A friend--who knew of what he spoke, having international success as a film-maker and visual artist--once asked the Matron which she would rather have, money or fame? Couldn't be both, as this was a question of the rorschach nature.
She didn't miss a beat: "Fame!"
He said: "Aha! Then you're the real artist. You want your work out there. You want readers."
Mrs. G hit this shiny nail on the head, here.
This is why the Matron blogs, too. Indeed, at this very moment, she is standing on stage, throwing you all kisses. Comments on the dexterity of her prose make her heart go pitter-patter. Knees weak and eyes roll, all that.
The rest of Mrs.

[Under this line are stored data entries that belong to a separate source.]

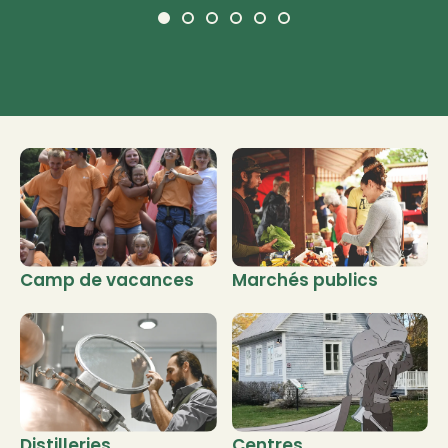
Camp de vacances
Marchés publics
Distilleries
Centres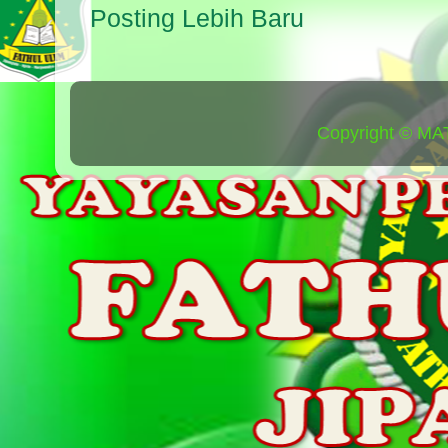
Posting Lebih Baru
Copyright © MA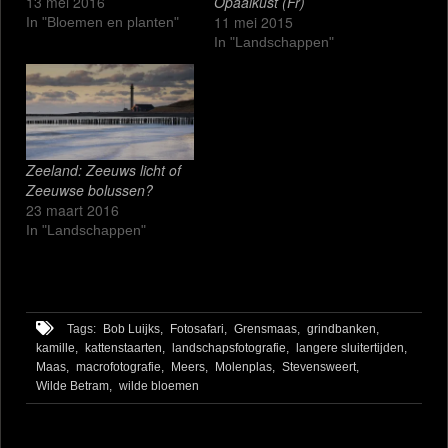
13 mei 2016
Opaalkust (Fr)
11 mei 2015
In "Bloemen en planten"
In "Landschappen"
Zeeland: Zeeuws licht of
Zeeuwse bolussen?
23 maart 2016
In "Landschappen"
Tags:
Bob Luijks,
Fotosafari,
Grensmaas,
grindbanken,
kamille,
kattenstaarten,
landschapsfotografie,
langere sluitertijden,
Maas,
macrofotografie,
Meers,
Molenplas,
Stevensweert,
Wilde Betram,
wilde bloemen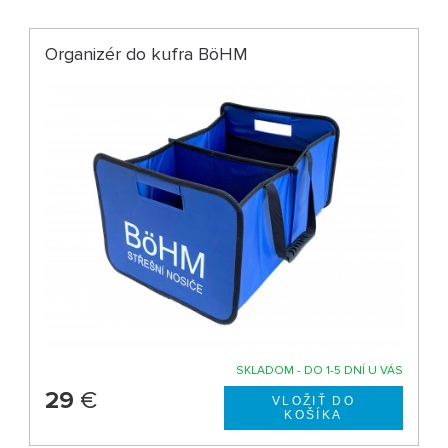
Organizér do kufra BöHM
SKLADOM - DO 1-5 DNÍ U VÁS
29
€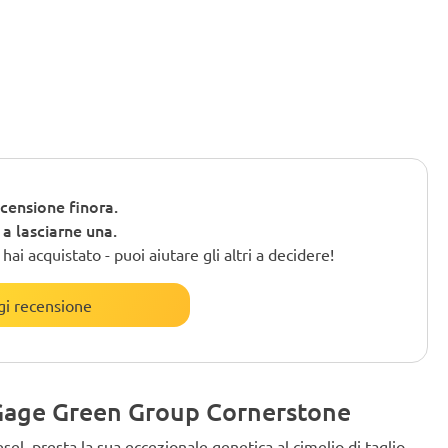
censione finora.
o a lasciarne una.
ai acquistato - puoi aiutare gli altri a decidere!
i recensione
i Gage Green Group Cornerstone
el, presta la sua eccezionale genetica al cimelio di taglio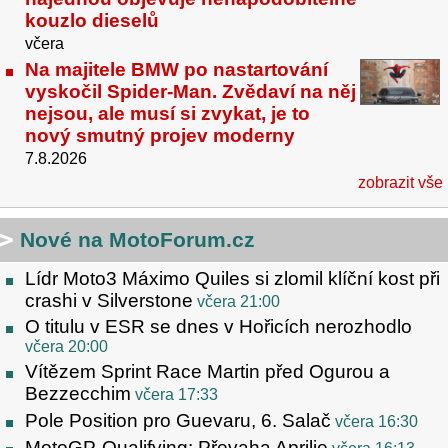
kouzlo dieselů
včera
Na majitele BMW po nastartování
vyskočil Spider-Man. Zvědaví na něj
nejsou, ale musí si zvykat, je to
nový smutný projev moderny
7.8.2026
zobrazit vše
Nové na MotoForum.cz
Lídr Moto3 Máximo Quiles si zlomil klíční kost při
crashi v Silverstone
včera 21:00
O titulu v ESR se dnes v Hořicích nerozhodlo
včera 20:00
Vítězem Sprint Race Martin před Ogurou a
Bezzecchim
včera 17:33
Pole Position pro Guevaru, 6. Salač
včera 16:30
MotoGP-Qualifying: Převaha Aprilie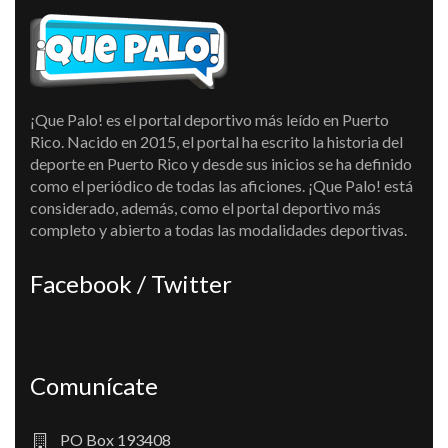
¡Que Palo! es el portal deportivo más leído en Puerto
Rico. Nacido en 2015, el portal ha escrito la historia del
deporte en Puerto Rico y desde sus inicios se ha definido
como el periódico de todas las aficiones. ¡Que Palo! está
considerado, además, como el portal deportivo más
completo y abierto a todas las modalidades deportivas.
Facebook / Twitter
Comunícate
PO Box 193408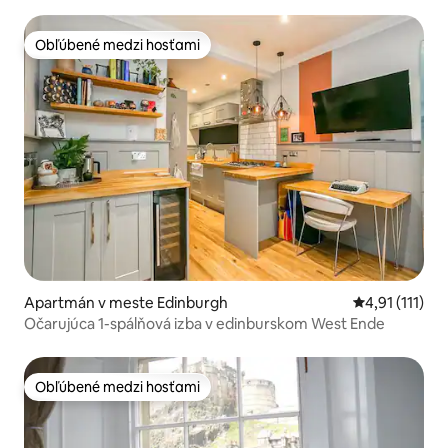
Obľúbené medzi hosťami
Obľúbené medzi hosťami
Apartmán v meste Edinburgh
Priemerné oho
4,91 (111)
Očarujúca 1-spálňová izba v edinburskom West Ende
Obľúbené medzi hosťami
Obľúbené medzi hosťami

G's musings -- particularly on how the popular don't play well with others -- echoes much of the Matron's own sentiments about the ins and outs of this online writing game.
Heather Armstrong does not read this blog--or yours, for that matter.
Dooce isn't the place you pull up a ratty lawn chair and kvetch about the husband. No, Heather Armstrong's blog is a corporation (one that rolls in over 40K a month!). Dooce is industrial strength stuff: codified, in the dictionary.
Now, the Matron enjoys Dooce. Much like she enjoys Vanity Fair or visits Salon. This is different than tooling through the day to day doings of Green Girl or Amy the Mom. Not better, not worse, just different. Dooce is serious business and feels, to this reader, every bit as studied and structured as the introduction of any new product on the market -- only with a blog, product happens nearly every day.
The Matron is using Dooce as an example, but there are plenty of other bloggers who are also one-way destinations. Entities unto themselves.
If thousands of people (instead of numbers stretching toward 200, at the moment) read the Matron's blog, she probably wouldn't be able to stop by and visit everyone, either. But she would want to! (and she might even try)
Perhaps the larger question (because she's an academic, she's sure there is one) is what the goals are? What success is? Why? The Matron prefers reading and writing to direct human contact, so that pretty much sums up her intentions. It's all Flow, darling.
Success is the conversation--from bouncing off Mrs. G to the comments below. Success is pumping out something creative in half an hour, nearly every day. Success is that check for $28 the Matron just got from BlogHer! Success is trying to wipe up the drool and tackling technology: if everyone under thirty lives online, why not give try?
Success? The Matron thinks that would be the codification, the dictionary-ization of her made-up word for blog ethic - blethic, the care and tutelage of one's individual blog. The moral compass, the code. Blethic!
And today's post would be a little riff on that.